Grates & grills are high risk areas of bacterial growth
More often than not, after benchtops, appliances, equipment, cupboards and walls have been cleaned, cleaning water and products are swept or washed into the drainage system via grates and then into the floor gully. Therefore, it is crucial that grates and drain systems are thoroughly cleaned.
In many systems, the design of grates, floor gullies and drainage channels makes them difficult to clean thoroughly. This creates potential sites for the growth of bacteria, which can subsequently spread via foot traffic or washdown spray.
Grates, gullies and channels need to be optimized for performance, safety and “cleanability”.
Ensuring products are completely clean allows for high hygiene levels for food production facilities. Stainless steel offers the best solution for these areas.
The drains primary objective is to remove wastewater, be easily cleaned and subsequently be kept clean. If drainage is designed and installed correctly, it will reduce the bacteria that can harbour in joins, corners or crevices that occur with poor designs, thereby reducing the overall risk of contamination and food spoilage.
Reducing joins and crevices where bacteria can build up; as well as sharp corners which can be difficult for brooms, mops and cleaning fluids to adequately reach and clean is essential. In addition, drainable design ensures residual contaminated wastewater will not pool or stagnate.
When made of stainless steel for corrosion resistance and easy cleaning grates, floor gullies and channels offer easy handling and smooth contours that won’t trap contaminants.

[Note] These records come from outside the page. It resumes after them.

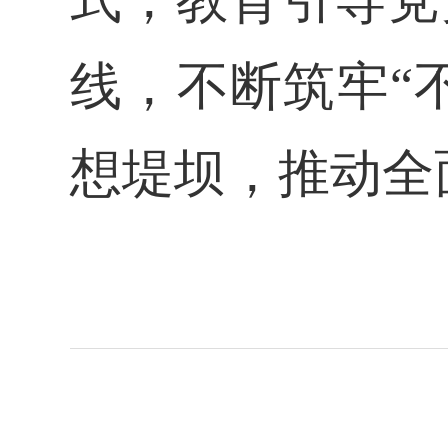
线，不断筑牢
“
想堤坝，推动全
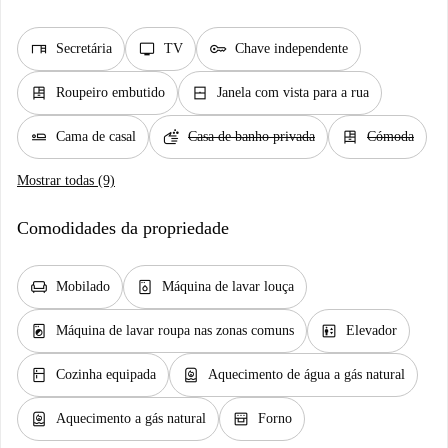
desk
tv
key
Secretária
TV
Chave independente
dresser
window_closed
Roupeiro embutido
Janela com vista para a rua
airline_seat_flat
soap
dresser
Cama de casal
Casa de banho privada
Cómoda
Mostrar todas (9)
Comodidades da propriedade
chair
dishwasher_gen
Mobilado
Máquina de lavar louça
local_laundry_service
elevator
Máquina de lavar roupa nas zonas comuns
Elevador
kitchen
water_heater
Cozinha equipada
Aquecimento de água a gás natural
water_heater
oven_gen
Aquecimento a gás natural
Forno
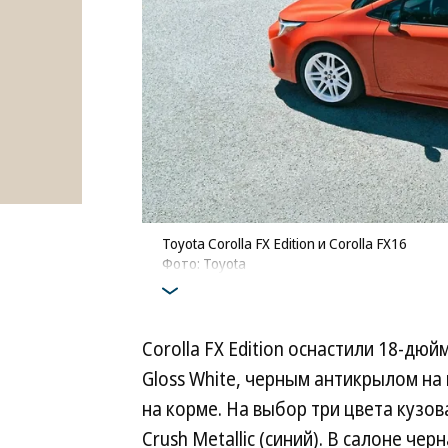
Toyota Corolla FX Edition и Corolla FX16
Фото: Toyota
Corolla FX Edition оснастили 18-дю
Gloss White, черным антикрылом на
на корме. На выбор три цвета кузова
Crush Metallic (синий). В салоне че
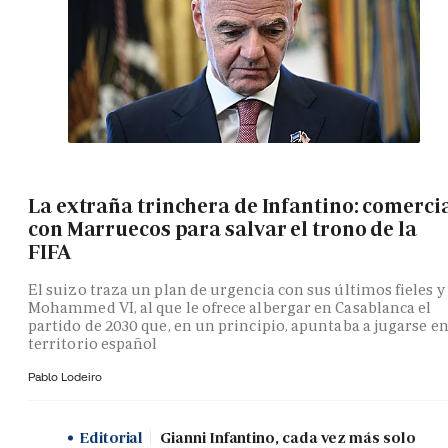
La extraña trinchera de Infantino: comerci
con Marruecos para salvar el trono de la
FIFA
El suizo traza un plan de urgencia con sus últimos fieles y
Mohammed VI, al que le ofrece albergar en Casablanca el
partido de 2030 que, en un principio, apuntaba a jugarse e
territorio español
Pablo Lodeiro
Editorial
Gianni Infantino, cada vez más solo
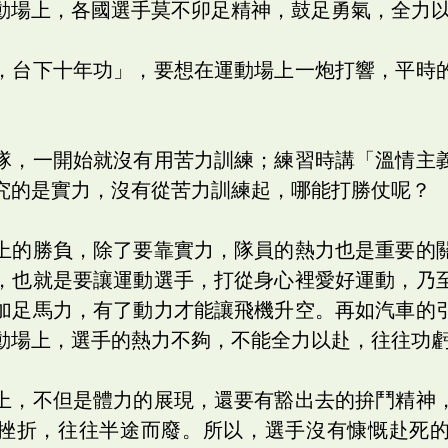
動場上，各國選手莫不卯足精神，鼓足勇氣，全力
，台下十年功」，要想在運動場上一炮打響，平時
隊，一開始就沒有用苦力訓練；練習時講「溫情主
究的是實力，沒有從苦力訓練起，哪能打勝仗呢？
上的勝負，除了要靠實力，隊員的熱力也是重要的
，也就是要讓運動選手，打從身心裡愛好運動，乃
加足馬力，有了動力才能讓飛機升空。再如汽車的
動場上，選手的熱力不夠，不能全力以赴，往往功
上，不但是體力的展現，還要有豁出去的拚鬥精神
挫折，往往半途而廢。所以，選手沒有慷慨赴死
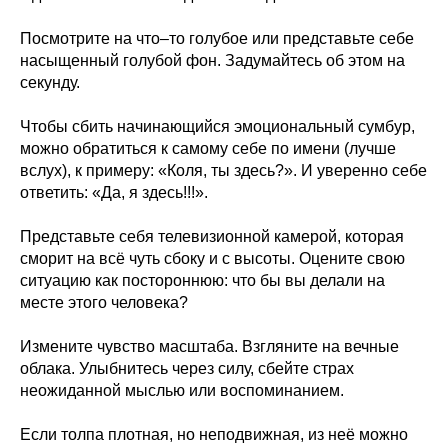
Посмотрите на что–то голубое или представьте себе
насыщенный голубой фон. Задумайтесь об этом на
секунду.
Чтобы сбить начинающийся эмоциональный сумбур,
можно обратиться к самому себе по имени (лучше
вслух), к примеру: «Коля, ты здесь?». И уверенно себе
ответить: «Да, я здесь!!!».
Представьте себя телевизионной камерой, которая
сморит на всё чуть сбоку и с высоты. Оцените свою
ситуацию как постороннюю: что бы вы делали на
месте этого человека?
Измените чувство масштаба. Взгляните на вечные
облака. Улыбнитесь через силу, сбейте страх
неожиданной мыслью или воспоминанием.
Если толпа плотная, но неподвижная, из неё можно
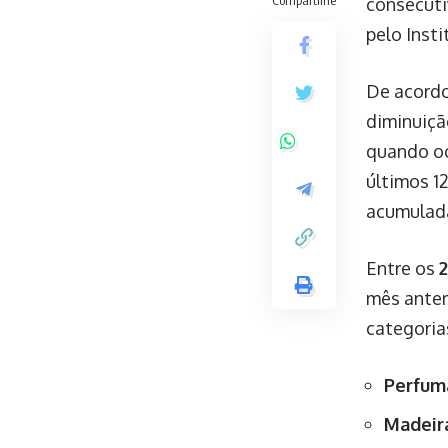
Compartilhe
consecuti
pelo Insti
De acordo
diminuiç
quando o
últimos 1
acumulad
Entre os
mês anter
categoria
Perfuma
Madeir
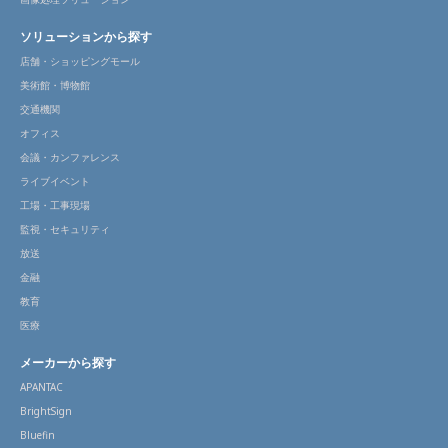
ソリューションから探す
店舗・ショッピングモール
美術館・博物館
交通機関
オフィス
会議・カンファレンス
ライブイベント
工場・工事現場
監視・セキュリティ
放送
金融
教育
医療
メーカーから探す
APANTAC
BrightSign
Bluefin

In addition, the grates are slip resistant and minimise the risk of workplace injury.
For the most part, the level and frequency of cleaning is determined by the room’s hygienic risk profile. For example, in areas where food preparation is carried out for ready to eat (RTE) foods, the moisture level of the food is high and therefore more likely to encourage bacteria growth.
Regular maintenance and inspection is often overlooked and must be part of the overall cleaning procedure for the floor and drainage system to ensure a safe food preparation environment.